A case of executing only a duplicate elimination process at the file level, a case of executing only a duplicate elimination process at the content level, and a case of a combination of the duplicate elimination process at the content level and the duplicate elimination process at the file level when the samples described above are used will be described.
First, the case of executing only the duplicate elimination process at the file level will be described. In this case, a file-level duplicate elimination process by the file server can detect duplication of the file 6110 corresponding to the music content 6100 and the file 6210 corresponding to the music content 6200 to delete one of the files. Although there can be a large number of systems for detecting duplication at the file level, it can be considered typical to detect duplication by comparing hash values generated from data of the target files based on a one-way function, such as SHA-1. The method utilizes a property of the one-way function in which the generated hash values are the same if inputted data are the same, and the generated hash values are not the same if the inputted data are different.

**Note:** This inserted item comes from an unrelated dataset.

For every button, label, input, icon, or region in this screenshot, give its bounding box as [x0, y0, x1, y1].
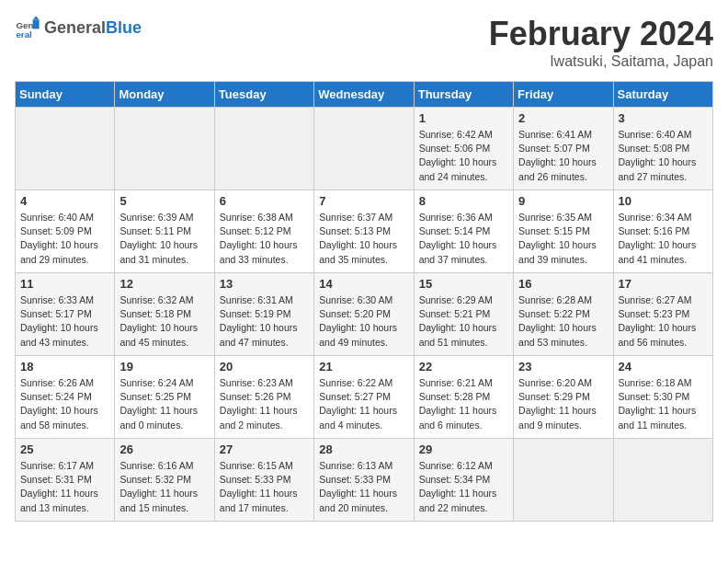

In this way, the duplication of a file with exactly the same data content can be detected in the duplicate elimination process at the file level, and the redundant file can be deleted. However, if the target files are multimedia data, such as music files and video files, files with different quality, such as format of target file and bit rate, are recognized as totally different files. It is difficult to detect the duplication and delete the redundant file.

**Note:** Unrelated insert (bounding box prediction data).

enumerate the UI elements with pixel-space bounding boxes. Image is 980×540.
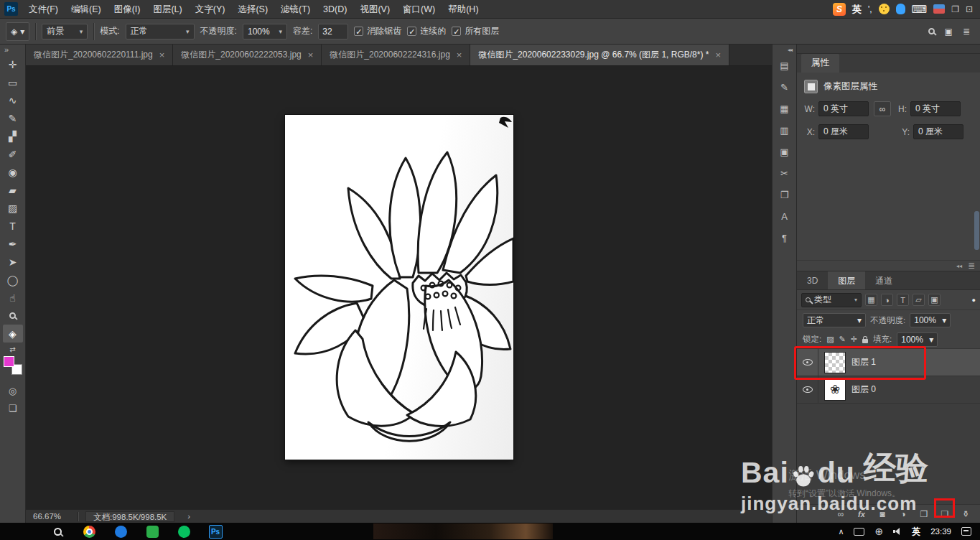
swap-colors-icon[interactable]: ⇄ [9, 345, 15, 353]
tab-3d[interactable]: 3D [797, 271, 828, 289]
layer-style-icon[interactable]: fx [856, 510, 867, 518]
foreground-color-swatch[interactable] [4, 356, 14, 367]
filter-type-layers-icon[interactable]: T [897, 294, 909, 306]
panel-menu-icon[interactable]: ≣ [963, 27, 970, 37]
menu-filter[interactable]: 滤镜(T) [274, 0, 317, 19]
taskbar-search-icon[interactable] [50, 524, 65, 539]
width-field[interactable]: 0 英寸 [818, 101, 869, 116]
lasso-tool[interactable]: ∿ [3, 91, 23, 109]
tray-expand-icon[interactable]: ∧ [838, 527, 844, 536]
contiguous-option[interactable]: 连续的 [407, 25, 446, 37]
panel-menu-icon[interactable]: ≣ [968, 261, 975, 271]
opacity-dropdown[interactable]: 100% ▾ [243, 24, 287, 39]
hand-tool[interactable]: ☝ [3, 289, 23, 307]
close-icon[interactable]: × [308, 50, 314, 60]
blue-app-icon[interactable] [113, 524, 128, 539]
lock-transparency-icon[interactable]: ▨ [826, 335, 834, 344]
crop-tool[interactable]: ▞ [3, 127, 23, 145]
volume-icon[interactable] [893, 528, 902, 535]
tab-channels[interactable]: 通道 [865, 271, 902, 289]
quick-selection-tool[interactable]: ✎ [3, 109, 23, 127]
menu-window[interactable]: 窗口(W) [396, 0, 442, 19]
dock-window-icon[interactable]: ⊡ [966, 4, 973, 14]
blend-mode-dropdown[interactable]: 正常 ▾ [126, 24, 195, 39]
filter-type-dropdown[interactable]: 类型 ▾ [801, 293, 862, 307]
layer-row-0[interactable]: ❀ 图层 0 [797, 376, 980, 404]
document-tab-2[interactable]: 微信图片_20200602222053.jpg × [173, 45, 322, 65]
internet-icon[interactable]: ⊕ [874, 526, 883, 537]
clone-source-panel-icon[interactable]: ✂ [775, 164, 794, 182]
adjustment-layer-icon[interactable]: ◑ [897, 509, 909, 519]
photoshop-taskbar-icon[interactable]: Ps [208, 524, 223, 539]
contiguous-checkbox[interactable] [407, 27, 416, 36]
marquee-tool[interactable]: ▭ [3, 73, 23, 91]
tab-layers[interactable]: 图层 [828, 271, 865, 289]
tab-properties[interactable]: 属性 [801, 54, 839, 73]
layer-name[interactable]: 图层 0 [851, 383, 876, 396]
paragraph-panel-icon[interactable]: ¶ [775, 229, 794, 246]
layer-mask-icon[interactable]: ◙ [877, 509, 888, 519]
layer-blend-mode-dropdown[interactable]: 正常 ▾ [803, 313, 866, 327]
y-field[interactable]: 0 厘米 [913, 124, 963, 139]
delete-layer-icon[interactable]: ⚱ [960, 509, 971, 519]
ime-toolbox-icon[interactable] [933, 4, 945, 14]
all-layers-option[interactable]: 所有图层 [452, 25, 499, 37]
search-icon[interactable] [928, 28, 935, 34]
x-field[interactable]: 0 厘米 [818, 124, 869, 139]
emoji-picker-icon[interactable] [879, 4, 890, 14]
wechat-icon[interactable] [177, 524, 191, 539]
character-panel-icon[interactable]: A [775, 208, 794, 225]
keyboard-icon[interactable]: ⌨ [912, 4, 928, 14]
zoom-level[interactable]: 66.67% [33, 512, 70, 521]
green-app-icon[interactable] [145, 524, 159, 539]
lock-position-icon[interactable]: ✛ [851, 335, 857, 344]
all-layers-checkbox[interactable] [452, 27, 461, 36]
menu-3d[interactable]: 3D(D) [317, 0, 353, 19]
menu-select[interactable]: 选择(S) [231, 0, 274, 19]
fill-source-dropdown[interactable]: 前景 ▾ [42, 24, 88, 39]
fill-dropdown[interactable]: 100% ▾ [897, 332, 938, 347]
height-field[interactable]: 0 英寸 [910, 101, 961, 116]
document-tab-3[interactable]: 微信图片_20200602224316.jpg × [322, 45, 470, 65]
close-icon[interactable]: × [159, 50, 165, 60]
screen-mode-button[interactable]: ❏ [9, 399, 17, 416]
pen-tool[interactable]: ✒ [3, 235, 23, 253]
quick-mask-button[interactable]: ◎ [9, 382, 17, 399]
layer-name[interactable]: 图层 1 [851, 356, 876, 368]
close-icon[interactable]: × [715, 50, 721, 60]
network-icon[interactable] [854, 528, 864, 536]
status-chevron-icon[interactable]: › [187, 512, 190, 521]
voice-input-icon[interactable] [896, 4, 905, 14]
collapse-panels-icon[interactable]: ◂◂ [783, 45, 796, 55]
filter-shape-layers-icon[interactable]: ▱ [913, 294, 925, 306]
anti-alias-checkbox[interactable] [354, 27, 363, 36]
visibility-toggle[interactable] [797, 349, 818, 376]
menu-help[interactable]: 帮助(H) [442, 0, 485, 19]
zoom-tool[interactable] [3, 307, 23, 325]
menu-image[interactable]: 图像(I) [108, 0, 147, 19]
clone-stamp-tool[interactable]: ◉ [3, 163, 23, 181]
workspace-switcher-icon[interactable]: ▣ [945, 27, 953, 37]
canvas-area[interactable] [26, 66, 772, 509]
document-canvas[interactable] [285, 115, 513, 460]
adjustments-panel-icon[interactable]: ▤ [775, 57, 794, 74]
clock[interactable]: 23:39 [930, 527, 951, 536]
new-group-icon[interactable]: ❐ [918, 509, 930, 519]
move-tool[interactable]: ✛ [3, 55, 23, 73]
input-language-indicator[interactable]: 英 [912, 526, 920, 538]
ime-punctuation-indicator[interactable]: ', [868, 4, 872, 14]
layer-thumbnail[interactable] [825, 353, 845, 373]
filter-pixel-layers-icon[interactable]: ▦ [865, 294, 877, 306]
link-dimensions-icon[interactable]: ∞ [874, 101, 891, 116]
filter-smart-objects-icon[interactable]: ▣ [928, 294, 941, 306]
type-tool[interactable]: T [3, 217, 23, 235]
menu-type[interactable]: 文字(Y) [189, 0, 232, 19]
libraries-panel-icon[interactable]: ▣ [775, 143, 794, 160]
new-layer-button[interactable]: ❏ [939, 509, 951, 519]
brush-settings-panel-icon[interactable]: ✎ [775, 78, 794, 96]
close-icon[interactable]: × [457, 50, 462, 60]
link-layers-icon[interactable]: ∞ [835, 509, 846, 519]
dock-scrollbar-thumb[interactable] [974, 211, 979, 250]
layer-opacity-dropdown[interactable]: 100% ▾ [910, 313, 951, 327]
menu-layer[interactable]: 图层(L) [146, 0, 188, 19]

Secondly, the case of executing only the duplicate elimination process at the content level will be described. In this case, waveform information of sound is analyzed from files corresponding to the music content based on a content-level duplicate elimination process in the content server, and information related to features of the sound is extracted. The information of the extracted features is collated to determine whether the target music contents are the same contents, and duplication is detected to select content to be deleted. Only information (metadata related to the content, such as bit rate, format, and reproduction time) necessary to restore the content to be deleted is stored, and then the data can be deleted. To restore the content to be deleted, a conversion process of the target content is executed based on the information stored before the deletion of the content to be deleted from the content in which the duplication is detected. The conversion process allows restoring the content deleted by the duplicate elimination at the content level. The duplicate elimination process at the content level can be applied to any type of content as long as the type of content allows extracting features that can be identified for collation. Examples of the content include music content from which features of sound can be extracted, image content from which features of image can be extracted, and video content if the resultant of the addition of information of sound to a plurality of layers of still images is considered as a video.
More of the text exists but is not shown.